__To do__: Show every line of the data that contains the string "Time".
____
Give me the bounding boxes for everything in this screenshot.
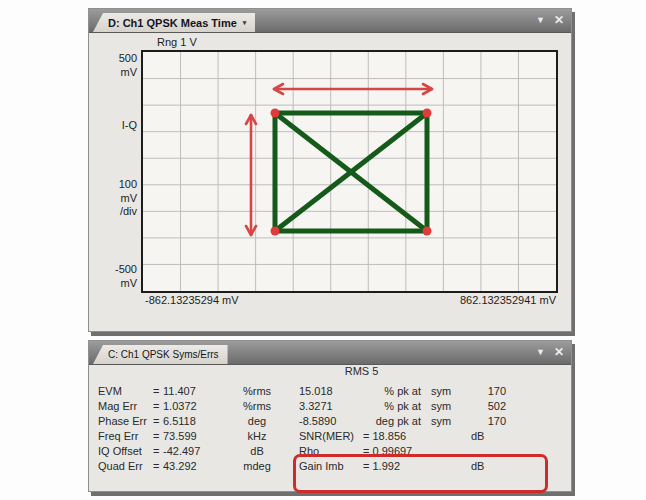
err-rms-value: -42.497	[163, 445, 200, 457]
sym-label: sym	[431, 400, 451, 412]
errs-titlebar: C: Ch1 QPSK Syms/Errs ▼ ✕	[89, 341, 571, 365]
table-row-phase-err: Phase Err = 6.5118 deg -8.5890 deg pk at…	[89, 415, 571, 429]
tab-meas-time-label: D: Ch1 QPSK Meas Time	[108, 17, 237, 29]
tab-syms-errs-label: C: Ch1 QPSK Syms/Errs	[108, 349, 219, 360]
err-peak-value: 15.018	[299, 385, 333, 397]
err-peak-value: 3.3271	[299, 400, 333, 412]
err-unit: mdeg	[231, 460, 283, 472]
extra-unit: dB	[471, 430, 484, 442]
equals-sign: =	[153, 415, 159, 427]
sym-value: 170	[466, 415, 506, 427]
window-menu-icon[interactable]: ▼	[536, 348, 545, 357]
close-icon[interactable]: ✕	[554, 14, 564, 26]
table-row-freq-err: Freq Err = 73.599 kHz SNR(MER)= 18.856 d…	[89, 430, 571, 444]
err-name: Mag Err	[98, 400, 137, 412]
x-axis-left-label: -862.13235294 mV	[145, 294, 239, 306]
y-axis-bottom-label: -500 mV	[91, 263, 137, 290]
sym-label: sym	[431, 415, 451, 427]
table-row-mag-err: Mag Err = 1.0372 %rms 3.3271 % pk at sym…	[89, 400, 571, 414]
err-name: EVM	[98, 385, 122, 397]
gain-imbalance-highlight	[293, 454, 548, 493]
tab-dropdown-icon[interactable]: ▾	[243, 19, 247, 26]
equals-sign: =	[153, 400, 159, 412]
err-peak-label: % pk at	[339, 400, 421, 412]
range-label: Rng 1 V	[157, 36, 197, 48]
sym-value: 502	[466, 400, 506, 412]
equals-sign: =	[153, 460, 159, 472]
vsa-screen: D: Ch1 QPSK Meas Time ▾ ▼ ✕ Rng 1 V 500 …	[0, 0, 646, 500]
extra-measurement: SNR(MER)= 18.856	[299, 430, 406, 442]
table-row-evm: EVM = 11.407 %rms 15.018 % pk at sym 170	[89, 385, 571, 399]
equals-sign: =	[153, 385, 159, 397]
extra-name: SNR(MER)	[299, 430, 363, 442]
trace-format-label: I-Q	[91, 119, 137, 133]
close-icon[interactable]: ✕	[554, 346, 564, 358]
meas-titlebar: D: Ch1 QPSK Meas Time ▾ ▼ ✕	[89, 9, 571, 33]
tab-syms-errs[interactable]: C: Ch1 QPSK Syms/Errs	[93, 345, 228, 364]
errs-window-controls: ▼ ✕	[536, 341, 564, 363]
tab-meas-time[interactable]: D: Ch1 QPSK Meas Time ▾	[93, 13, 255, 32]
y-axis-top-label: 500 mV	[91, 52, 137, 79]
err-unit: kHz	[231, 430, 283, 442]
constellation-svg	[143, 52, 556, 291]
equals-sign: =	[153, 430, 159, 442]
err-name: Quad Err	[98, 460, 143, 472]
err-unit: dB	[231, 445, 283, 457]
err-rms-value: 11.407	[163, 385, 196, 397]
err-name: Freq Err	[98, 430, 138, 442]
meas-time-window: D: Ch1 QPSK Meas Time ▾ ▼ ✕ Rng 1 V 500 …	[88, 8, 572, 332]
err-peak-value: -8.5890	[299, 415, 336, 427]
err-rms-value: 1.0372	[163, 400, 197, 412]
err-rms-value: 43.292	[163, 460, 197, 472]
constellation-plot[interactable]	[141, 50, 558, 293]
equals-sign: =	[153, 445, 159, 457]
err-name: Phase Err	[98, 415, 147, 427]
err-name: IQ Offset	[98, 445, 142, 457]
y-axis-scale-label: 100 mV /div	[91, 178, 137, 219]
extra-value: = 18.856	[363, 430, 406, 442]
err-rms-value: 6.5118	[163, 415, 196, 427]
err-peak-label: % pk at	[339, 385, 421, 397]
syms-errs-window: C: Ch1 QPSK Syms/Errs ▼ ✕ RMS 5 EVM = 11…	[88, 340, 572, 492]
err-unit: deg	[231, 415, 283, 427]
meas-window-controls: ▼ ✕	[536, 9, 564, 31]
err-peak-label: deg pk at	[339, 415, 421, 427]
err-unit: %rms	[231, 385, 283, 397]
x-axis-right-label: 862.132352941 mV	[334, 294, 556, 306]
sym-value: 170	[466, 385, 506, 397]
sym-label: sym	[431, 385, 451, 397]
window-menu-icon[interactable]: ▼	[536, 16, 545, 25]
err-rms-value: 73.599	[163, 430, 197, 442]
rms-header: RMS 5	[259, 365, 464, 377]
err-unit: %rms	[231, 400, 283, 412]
____
__Expected answer__:
tab-meas-time-label: D: Ch1 QPSK Meas Time	[108, 17, 237, 29]
vsa-screen: D: Ch1 QPSK Meas Time ▾ ▼ ✕ Rng 1 V 500 …	[0, 0, 646, 500]
meas-titlebar: D: Ch1 QPSK Meas Time ▾ ▼ ✕	[89, 9, 571, 33]
tab-meas-time[interactable]: D: Ch1 QPSK Meas Time ▾	[93, 13, 255, 32]
meas-time-window: D: Ch1 QPSK Meas Time ▾ ▼ ✕ Rng 1 V 500 …	[88, 8, 572, 332]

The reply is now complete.